The United States and the Counterrevolutionary Alliance in the 1960s

Friday, January 4, 2019: 3:30 PM
Chicago Room (Palmer House Hilton)
Mark Lawrence, University of Texas at Austin
As John F. Kennedy campaigned for the presidency in 1960, he stressed the need to wage the Cold War more creatively in the Third World. Historians have highlighted two of Kennedy’s key innovations: expanded use of U.S. aid and expertise to build more robust nations and the development of counterinsurgency capabilities to help those nations defend themselves. But Kennedy and his aides also spoke of their desire to build strong international partnerships and to strengthen regional organizations as a way to bolster Western resistance to communist expansion and to counter the networks developing among radical nations hostile to the United States.

Kennedy achieved meager results during his presidency, but the idea of counterrevolutionary combinations gained greater traction as the 1960s advanced. Pivotal was the further radicalization of anti-Western regimes and the interrelated trend toward rightwing coups, most notably in Latin America but also in parts of Africa and Southeast Asia. U.S. leaders found mounting enthusiasm for counterrevolutionary activism among those authoritarian regimes, a trend that gave the idea of anticommunist networks a decidedly more rightwing flavor than Kennedy and his fellow development-minded liberals had imagined in 1961.

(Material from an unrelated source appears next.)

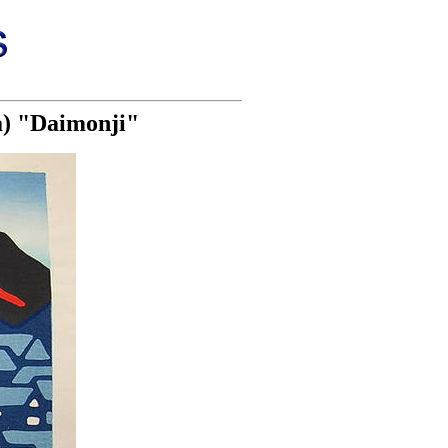
a) "Daimonji"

This paper will examine U.S. efforts in the late 1960s and early 1970s to work with two rightwing governments – those of Brazil and Indonesia – to develop regional anticommunist networks, a process that culminated in 1969 with the promulgation of the Nixon Doctrine. Under that approach to the Third World, President Richard Nixon proposed U.S. support for sympathetic regimes that could manage U.S. interests without direct U.S. military commitments. The essential idea, I will argue, had suffused U.S. policy over the previous decade but took distinctive shape under the pressures of the Vietnam War and growing pessimism about U.S. geopolitical influence as the 60s gave way to the 70s.